Below are records; please write out exactly the lines from the first line through the line containing "cuộc không kích của Mỹ", with no pictures.

★ ★ ★ ★

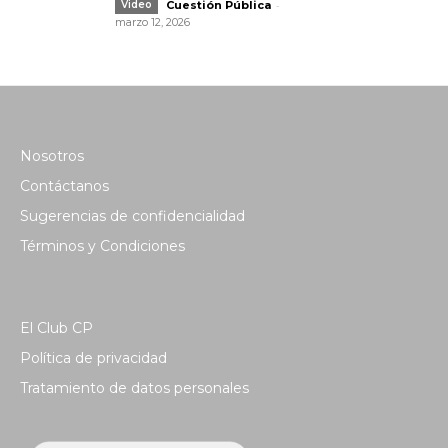
-
Video
Cuestión Pública
marzo 12, 2026
Nosotros
Contáctanos
Sugerencias de confidencialidad
Términos y Condiciones
El Club CP
Política de privacidad
Tratamiento de datos personales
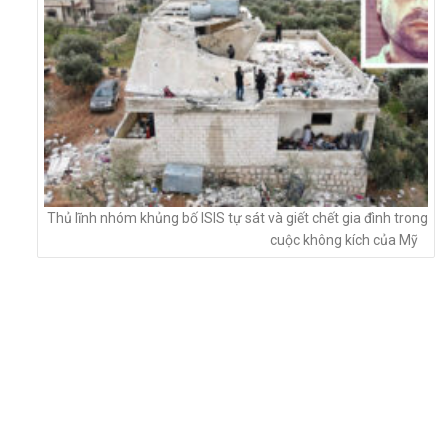
Thủ lĩnh nhóm khủng bố ISIS tự sát và giết chết gia đình trong
cuộc không kích của Mỹ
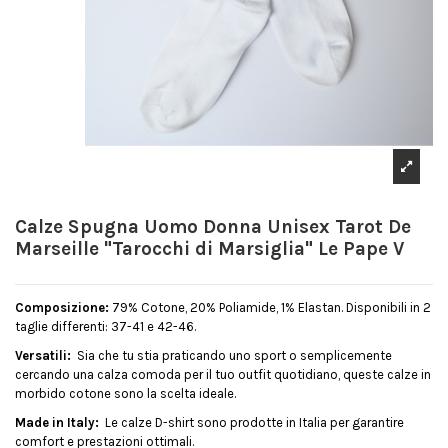
Calze Spugna Uomo Donna Unisex Tarot De
Marseille "Tarocchi di Marsiglia" Le Pape V
Composizione:
79% Cotone, 20% Poliamide, 1% Elastan. Disponibili in 2
taglie differenti: 37-41 e 42-46.
Versatili:
Sia che tu stia praticando uno sport o semplicemente
cercando una calza comoda per il tuo outfit quotidiano, queste calze in
morbido cotone sono la scelta ideale.
Made in Italy:
Le calze D-shirt sono prodotte in Italia per garantire
comfort e prestazioni ottimali.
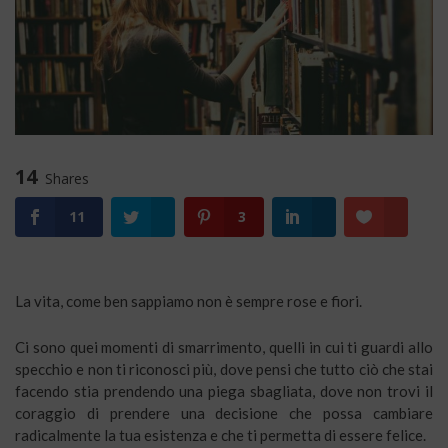
14
Shares
11
3
La vita, come ben sappiamo non è sempre rose e fiori.
Ci sono quei momenti di smarrimento, quelli in cui ti guardi allo
specchio e non ti riconosci più, dove pensi che tutto ciò che stai
facendo stia prendendo una piega sbagliata, dove non trovi il
coraggio di prendere una decisione che possa cambiare
radicalmente la tua esistenza e che ti permetta di essere felice.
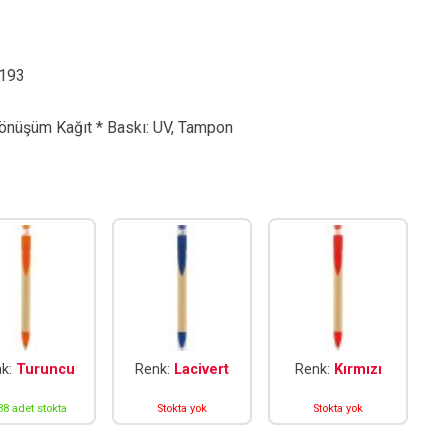
193
Dönüşüm Kağıt * Baskı: UV, Tampon
nk:
Turuncu
Renk:
Lacivert
Renk:
Kırmızı
38 adet stokta
Stokta yok
Stokta yok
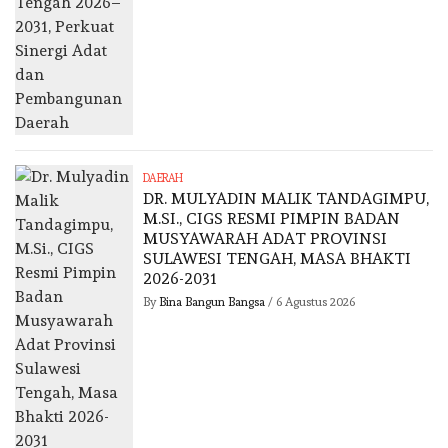
DAERAH
DR. MULYADIN MALIK TANDAGIMPU,
M.SI., CIGS RESMI PIMPIN BADAN
MUSYAWARAH ADAT PROVINSI
SULAWESI TENGAH, MASA BHAKTI
2026-2031
By
Bina Bangun Bangsa
/
6 Agustus 2026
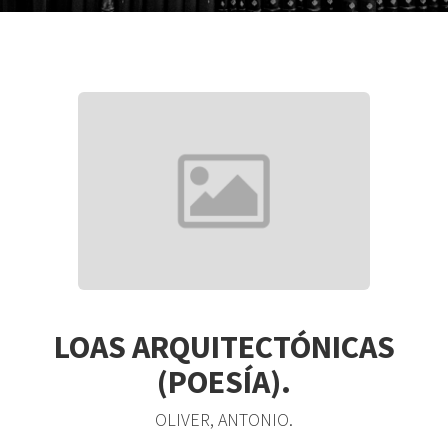
LOAS ARQUITECTÓNICAS
(POESÍA).
OLIVER, ANTONIO.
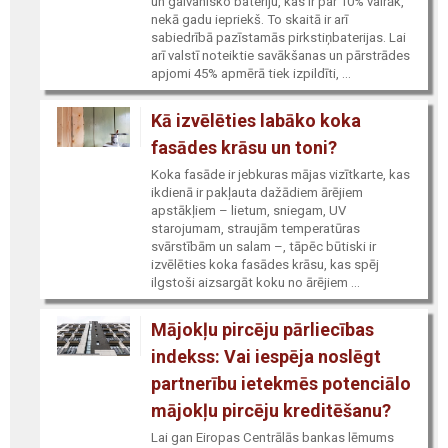
un galvanisko bateriju, kas ir par 10% vairāk,
nekā gadu iepriekš. To skaitā ir arī
sabiedrībā pazīstamās pirkstiņbaterijas. Lai
arī valstī noteiktie savākšanas un pārstrādes
apjomi 45% apmērā tiek izpildīti, ...
Kā izvēlēties labāko koka
fasādes krāsu un toni?
Koka fasāde ir jebkuras mājas vizītkarte, kas
ikdienā ir pakļauta dažādiem ārējiem
apstākļiem – lietum, sniegam, UV
starojumam, straujām temperatūras
svārstībām un salam –, tāpēc būtiski ir
izvēlēties koka fasādes krāsu, kas spēj
ilgstoši aizsargāt koku no ārējiem ...
Mājokļu pircēju pārliecības
indekss: Vai iespēja noslēgt
partnerību ietekmēs potenciālo
mājokļu pircēju kreditēšanu?
Lai gan Eiropas Centrālās bankas lēmums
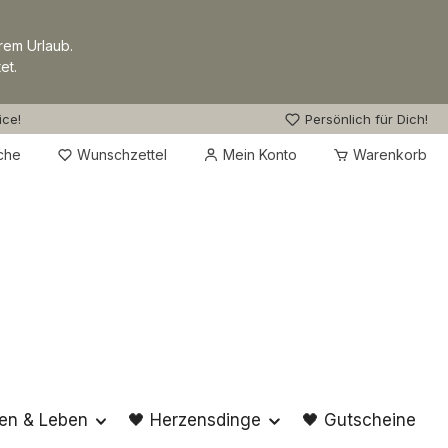
rem Urlaub.
et.
ice!
Persönlich für Dich!
Du hast 0 Produkte auf dem Merkzettel
che
Wunschzettel
Mein Konto
Warenkorb
en & Leben
🖤 Herzensdinge
🖤 Gutscheine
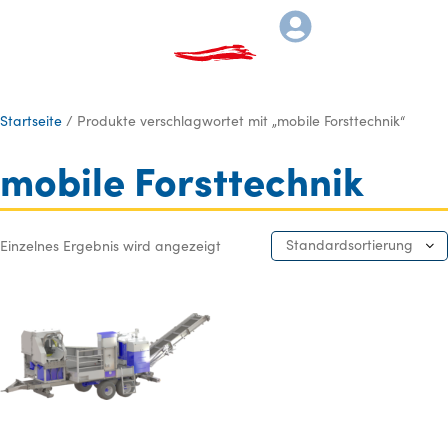
Startseite
/ Produkte verschlagwortet mit „mobile Forsttechnik“
mobile Forsttechnik
Standardsortierung
Einzelnes Ergebnis wird angezeigt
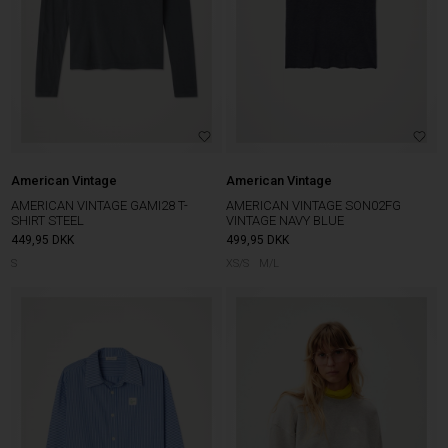
American Vintage
American Vintage
AMERICAN VINTAGE GAMI28 T-
AMERICAN VINTAGE SON02FG
SHIRT STEEL
VINTAGE NAVY BLUE
449,95
DKK
499,95
DKK
S
XS/S
M/L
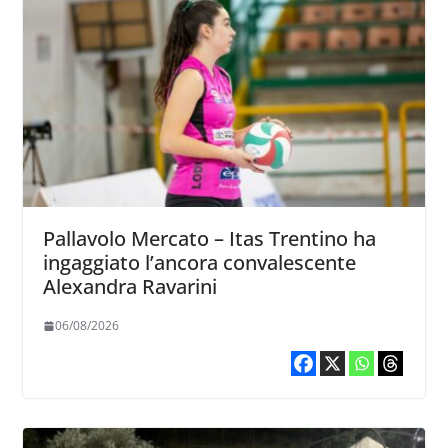
Pallavolo Mercato – Itas Trentino ha
ingaggiato l’ancora convalescente
Alexandra Ravarini
06/08/2026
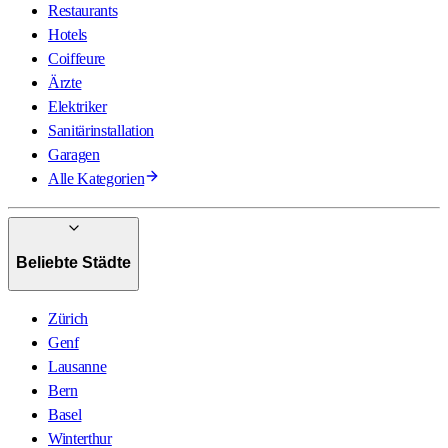
Restaurants
Hotels
Coiffeure
Ärzte
Elektriker
Sanitärinstallation
Garagen
Alle Kategorien
Beliebte Städte
Zürich
Genf
Lausanne
Bern
Basel
Winterthur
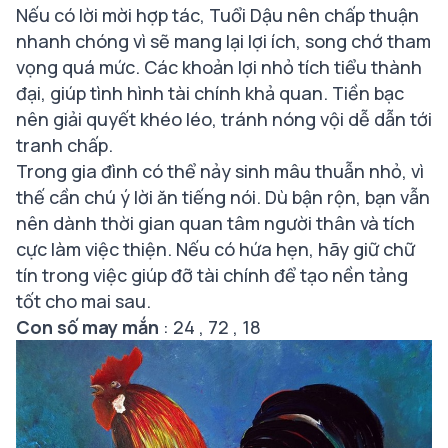
Nếu có lời mời hợp tác, Tuổi Dậu nên chấp thuận
nhanh chóng vì sẽ mang lại lợi ích, song chớ tham
vọng quá mức. Các khoản lợi nhỏ tích tiểu thành
đại, giúp tình hình tài chính khả quan. Tiền bạc
nên giải quyết khéo léo, tránh nóng vội dễ dẫn tới
tranh chấp.
Trong gia đình có thể nảy sinh mâu thuẫn nhỏ, vì
thế cần chú ý lời ăn tiếng nói. Dù bận rộn, bạn vẫn
nên dành thời gian quan tâm người thân và tích
cực làm việc thiện. Nếu có hứa hẹn, hãy giữ chữ
tín trong việc giúp đỡ tài chính để tạo nền tảng
tốt cho mai sau.
Con số may mắn
: 24 , 72 , 18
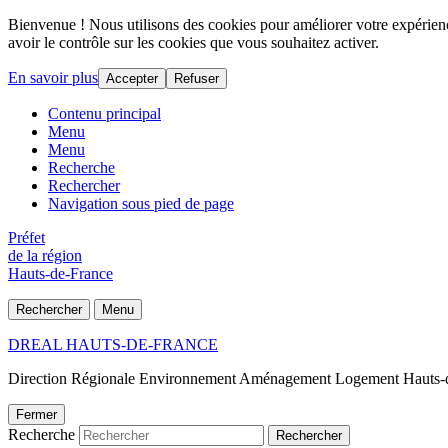
Bienvenue ! Nous utilisons des cookies pour améliorer votre expérience
avoir le contrôle sur les cookies que vous souhaitez activer.
En savoir plus
Accepter
Refuser
Contenu principal
Menu
Menu
Recherche
Rechercher
Navigation sous pied de page
Préfet
de la région
Hauts-de-France
Rechercher
Menu
DREAL HAUTS-DE-FRANCE
Direction Régionale Environnement Aménagement Logement Hauts-
Fermer
Recherche
Rechercher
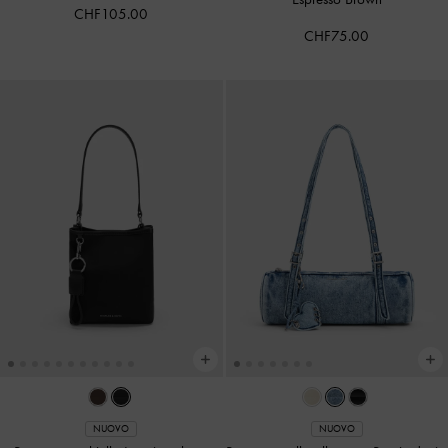
CHF105.00
CHF75.00
NUOVO
NUOVO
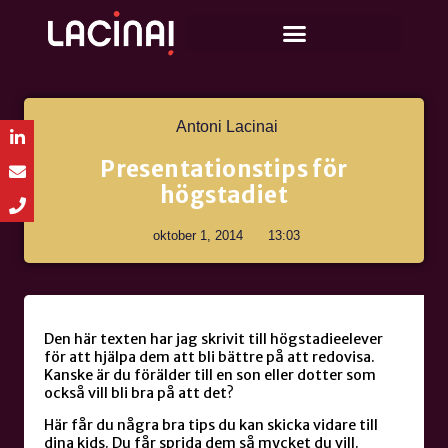
Antoni Lacinai
Presentationstips för
högstadiet
oktober 1, 2014
13:03
Den här texten har jag skrivit till högstadieelever
för att hjälpa dem att bli bättre på att redovisa.
Kanske är du förälder till en son eller dotter som
också vill bli bra på att det?
Här får du några bra tips du kan skicka vidare till
dina kids. Du får sprida dem så mycket du vill.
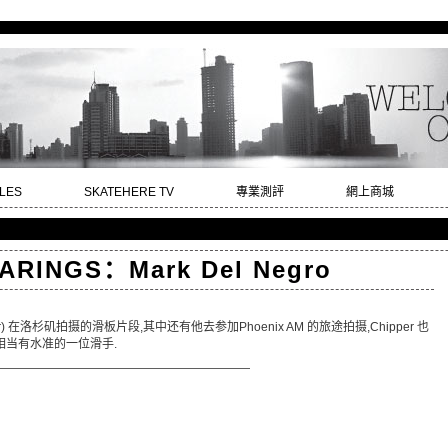
LES
SKATEHERE TV
專業測評
網上商城
ARINGS：Mark Del Negro
ipper) 在洛杉矶拍摄的滑板片段,其中还有他去参加Phoenix AM 的旅途拍摄,Chipper 也
当有水准的一位滑手.
—————————————————————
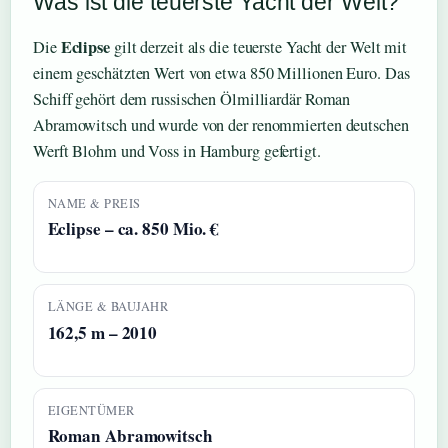
Was ist die teuerste Yacht der Welt?
Eclipse
Die
gilt derzeit als die teuerste Yacht der Welt mit
einem geschätzten Wert von etwa 850 Millionen Euro. Das
Schiff gehört dem russischen Ölmilliardär Roman
Abramowitsch und wurde von der renommierten deutschen
Werft Blohm und Voss in Hamburg gefertigt.
NAME & PREIS
Eclipse – ca. 850 Mio. €
LÄNGE & BAUJAHR
162,5 m – 2010
EIGENTÜMER
Roman Abramowitsch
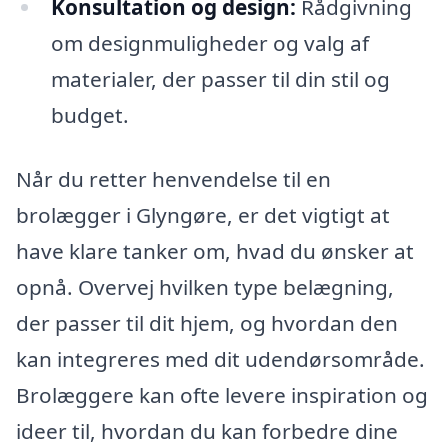
Konsultation og design:
Rådgivning
om designmuligheder og valg af
materialer, der passer til din stil og
budget.
Når du retter henvendelse til en
brolægger i Glyngøre, er det vigtigt at
have klare tanker om, hvad du ønsker at
opnå. Overvej hvilken type belægning,
der passer til dit hjem, og hvordan den
kan integreres med dit udendørsområde.
Brolæggere kan ofte levere inspiration og
ideer til, hvordan du kan forbedre dine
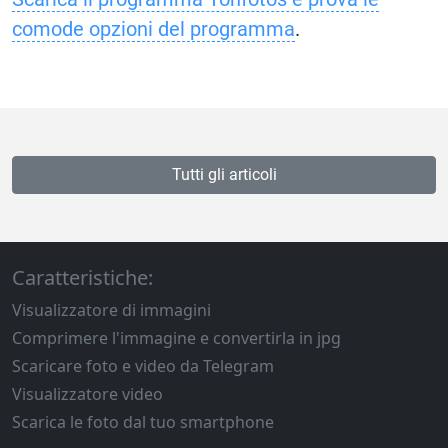
comode opzioni del programma
.
Tutti gli articoli
Caratteristiche:
Visualizzatore di immagini
Comprimere l'immagine e convertirla in jpg
Scaricare foto e video da Telegram
Visualizzatore video
Scarica le foto dal tuo smartphone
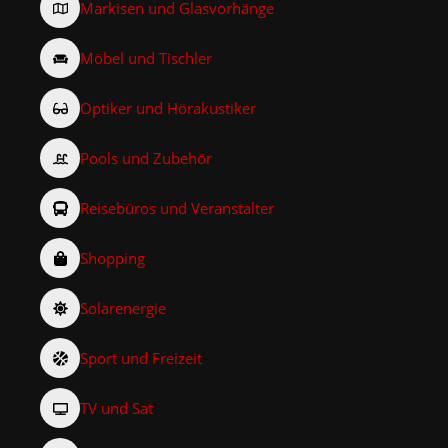
Markisen und Glasvorhänge
Möbel und Tischler
Optiker und Hörakustiker
Pools und Zubehör
Reisebüros und Veranstalter
Shopping
Solarenergie
Sport und Freizeit
TV und Sat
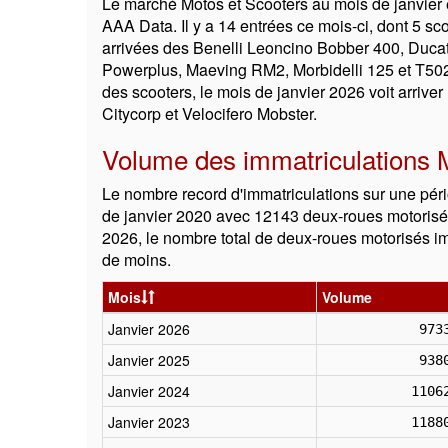
Le marché Motos et Scooters au mois de janvier 
AAA Data. Il y a 14 entrées ce mois-ci, dont 5 sc
arrivées des Benelli Leoncino Bobber 400, Ducat
Powerplus, Maeving RM2, Morbidelli 125 et T50
des scooters, le mois de janvier 2026 voit arri
Citycorp et Velocifero Mobster.
Volume des immatriculations M
Le nombre record d'immatriculations sur une pér
de janvier 2020 avec 12143 deux-roues motorisés
2026, le nombre total de deux-roues motorisés im
de moins.
Mois
Volume
Janvier 2026
973
Janvier 2025
938
Janvier 2024
1106
Janvier 2023
1188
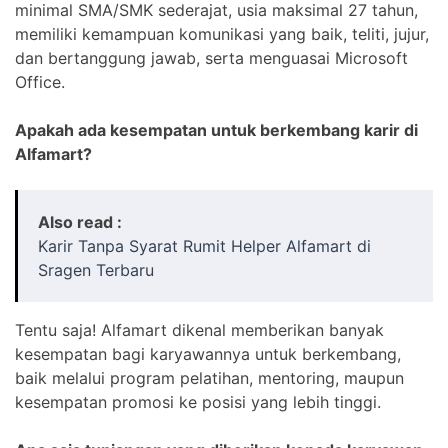
minimal SMA/SMK sederajat, usia maksimal 27 tahun,
memiliki kemampuan komunikasi yang baik, teliti, jujur,
dan bertanggung jawab, serta menguasai Microsoft
Office.
Apakah ada kesempatan untuk berkembang karir di
Alfamart?
Also read :
Karir Tanpa Syarat Rumit Helper Alfamart di
Sragen Terbaru
Tentu saja! Alfamart dikenal memberikan banyak
kesempatan bagi karyawannya untuk berkembang,
baik melalui program pelatihan, mentoring, maupun
kesempatan promosi ke posisi yang lebih tinggi.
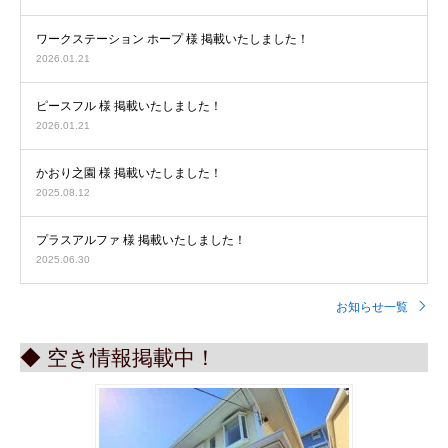
ワークステーション ホープ 様 掲載いたしました！
2026.01.21
ピースフル 様 掲載いたしました！
2026.01.21
かおり之園 様 掲載いたしました！
2025.08.12
プラスアルファ 様 掲載いたしました！
2025.06.30
お知らせ一覧
◆ 空き情報掲載中！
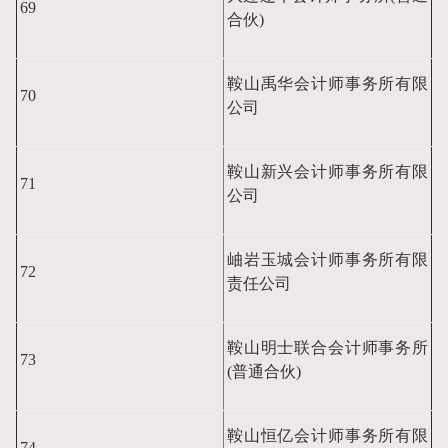
69
合伙)
鞍山禹华会计师事务所有限
70
公司
鞍山新兴会计师事务所有限
71
公司
岫岩玉城会计师事务所有限
72
责任公司
鞍山明士联合会计师事务所
73
(普通合伙)
鞍山恒亿会计师事务所有限
74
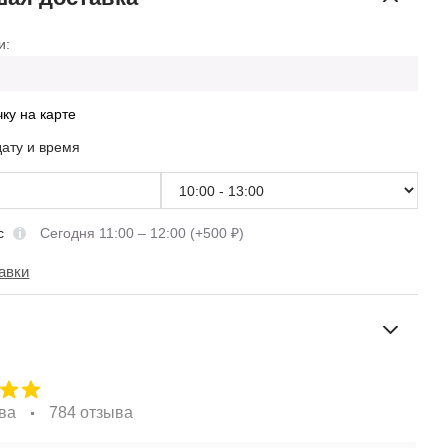
и:
чку на карте
дату и время
сс
Сегодня 11:00 – 12:00 (+500 ₽)
авки
ва
784 отзыва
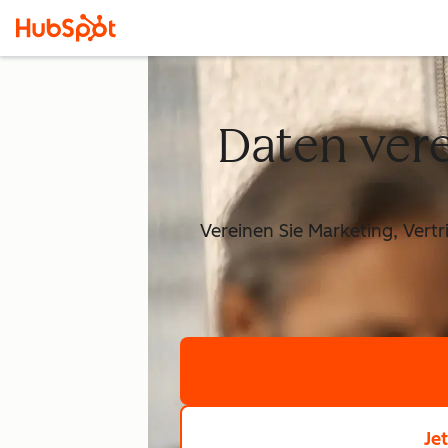
Daten vere
Vereinen Sie Marketing, Vert
Je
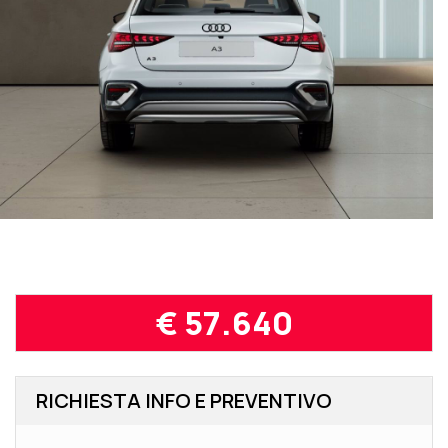
€ 57.640
RICHIESTA INFO E PREVENTIVO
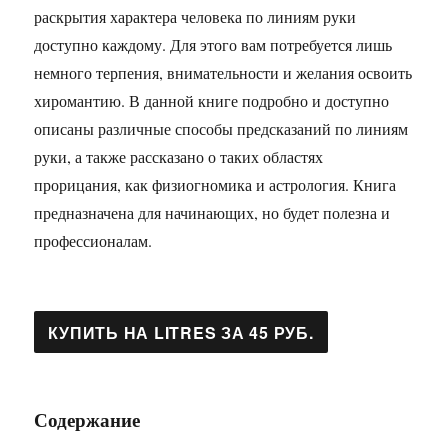
раскрытия характера человека по линиям руки
доступно каждому. Для этого вам потребуется лишь
немного терпения, внимательности и желания освоить
хиромантию. В данной книге подробно и доступно
описаны различные способы предсказаний по линиям
руки, а также рассказано о таких областях
прорицания, как физиогномика и астрология. Книга
предназначена для начинающих, но будет полезна и
профессионалам.
Содержание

★ ★ ★ ★

§ **SOLUTION**
-
Video
Cuestión Pública
marzo 12, 2026
Nosotros
Contáctanos
Sugerencias de confidencialidad
Términos y Condiciones
El Club CP
Política de privacidad
Tratamiento de datos personales
Thủ lĩnh nhóm khủng bố ISIS tự sát và giết chết gia đình trong
cuộc không kích của Mỹ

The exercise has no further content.